Il parco, oggi praticamente immerso nel buio, e la villa s’accenderanno grazie alle indicazioni del light designer croato Dean Skira, su progetto esecutivo dello studio El-Tec di Bagnolo San Vito. Già anticipata e raccontata dalla Gazzetta, la nuova illuminazione esalterà la bellezza dell’area e le facciate del palazzo, aumentando al tempo stesso la sicurezza del parco.

Curato dal sindaco Mattia Palazzi e dall’assessore alla Rigenerazione urbana Lorenza Baroncelli, in collaborazione con il direttore di Palazzo Te Stefano Benetti e il Centro Internazionale di Palazzo Te, il progetto è già stato approvato dalla Sovrintendenza e della commissione paesaggistica. Nel dettaglio, oltre ai giardini, saranno “accesi” viale Te (dalle Aquile a fino all’esedra), il parco giochi per i bambini che si affaccia su viale Isonzo, e il parcheggio tra viale Montello e via Primaticcio. I tutto per una somma di 320mila euro (oneri inclusi), stanziata dal Comune attraverso il bando regionale sull’attrattività del patrimonio a vocazione turistica Cult city.

«La nuova illuminazione s’inserisce in una più ampia operazione di valorizzazione coordinata con il Centro Te e il museo – ricorda Palazzi – che ha come obiettivo di illuminare il parco, oggi sostanzialmente buio e di mettere più in evidenza Palazzo Te nel contesto urbano». «L’illuminazione permetterà di ricollegare l’edificio al percorso del Principe ed eliminare la separazione che oggi vede la città e il Palazzo come due elementi separati» aggiunge l’assessore Baroncelli.

I lavori partiranno nella seconda metà di marzo e dureranno sessanta giorni.
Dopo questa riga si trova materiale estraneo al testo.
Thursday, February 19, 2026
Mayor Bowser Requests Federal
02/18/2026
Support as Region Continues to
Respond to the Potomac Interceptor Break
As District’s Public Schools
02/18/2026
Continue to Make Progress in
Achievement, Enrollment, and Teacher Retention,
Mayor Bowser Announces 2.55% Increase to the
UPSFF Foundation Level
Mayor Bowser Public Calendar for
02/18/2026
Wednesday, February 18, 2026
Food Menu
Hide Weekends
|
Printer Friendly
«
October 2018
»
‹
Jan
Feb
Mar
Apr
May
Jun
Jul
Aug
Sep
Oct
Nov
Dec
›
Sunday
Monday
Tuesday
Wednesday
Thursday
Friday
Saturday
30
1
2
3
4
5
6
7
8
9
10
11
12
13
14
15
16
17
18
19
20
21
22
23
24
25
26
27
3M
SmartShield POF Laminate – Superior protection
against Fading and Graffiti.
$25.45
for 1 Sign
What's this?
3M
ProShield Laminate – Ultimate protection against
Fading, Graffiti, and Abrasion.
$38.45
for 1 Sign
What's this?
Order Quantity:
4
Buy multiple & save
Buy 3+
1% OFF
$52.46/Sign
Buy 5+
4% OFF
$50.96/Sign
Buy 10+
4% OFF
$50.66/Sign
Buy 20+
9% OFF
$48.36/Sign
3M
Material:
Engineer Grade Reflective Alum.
Il Comune si sta attivando per trovare i soldi per il secondo lotto, che riguarderà l’illuminazione delle facciate e dei cortili interni della villa per fare in modo che il Te diventi non solo un luogo per turisti, ma «uno spazio pubblico e occasione di vita quotidiana per tutte le persone».

«Il progetto è stato costruito attraverso un gioco di luci e ombre – spiegava Skira alla Gazzetta in settembre – con la volontà di ridare tridimensionalità agli elementi architettonici, seguendo il linguaggio di Giulio Romano». A differenza dell’idea iniziale, che prevedeva l’uso del blu per ricreare attorno all’edificio l’effetto dell’acqua che una volta circondava l’isola del Te, la luce sarà bianca.
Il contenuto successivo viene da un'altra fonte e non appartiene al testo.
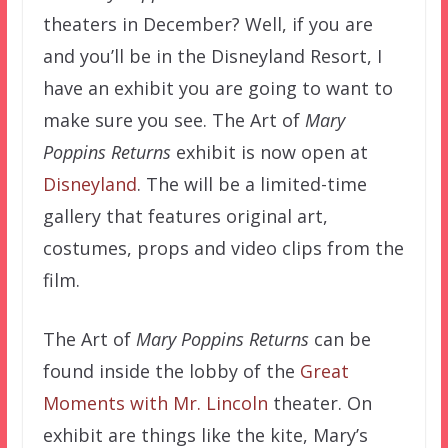
theaters in December? Well, if you are
and you’ll be in the Disneyland Resort, I
have an exhibit you are going to want to
make sure you see. The Art of
Mary
Poppins Returns
exhibit is now open at
Disneyland
. The will be a limited-time
gallery that features original art,
costumes, props and video clips from the
film.
The Art of
Mary Poppins Returns
can be
found inside the lobby of the
Great
Moments with Mr. Lincoln
theater. On
exhibit are things like the kite, Mary’s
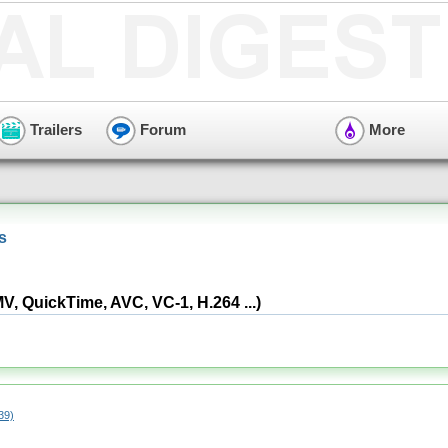
Trailers
Forum
More
s
 QuickTime, AVC, VC-1, H.264 ...)
39)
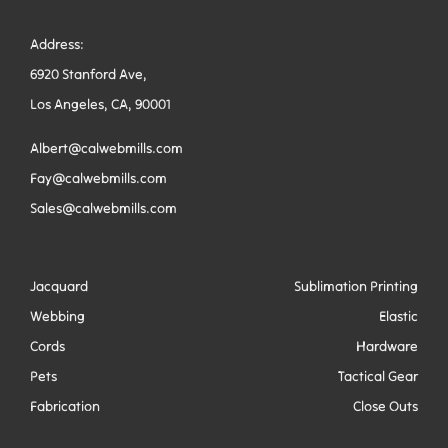
Address:
6920 Stanford Ave,
Los Angeles, CA, 90001
Albert@calwebmills.com
Fay@calwebmills.com
Sales@calwebmills.com
Jacquard
Sublimation Printing
Webbing
Elastic
Cords
Hardware
Pets
Tactical Gear
Fabrication
Close Outs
Dall’intorno all’interno, in agenda ci sono anche i lavori per realizzare il nuovo book shop e la nuova caffetteria che sarà aperta anche la sera, mentre le Fruttiere diventeranno uno spazio per mostre e altri eventi (costo 2,5 milioni arrivati dal ministero per i Beni culturali). Entro l’anno sarà progettata la riqualificazione del parcheggio dell’ ex scuola Kennedy che verrà realizzata entro il 2019.

L’auspicio del sindaco Palazzi è, poi, quello di riuscire a restaurare anche le Aquile all’ingresso del viale del principe, completando così la riconnessione dell’area con il centro della città. Quando? Entro la fine del mandato.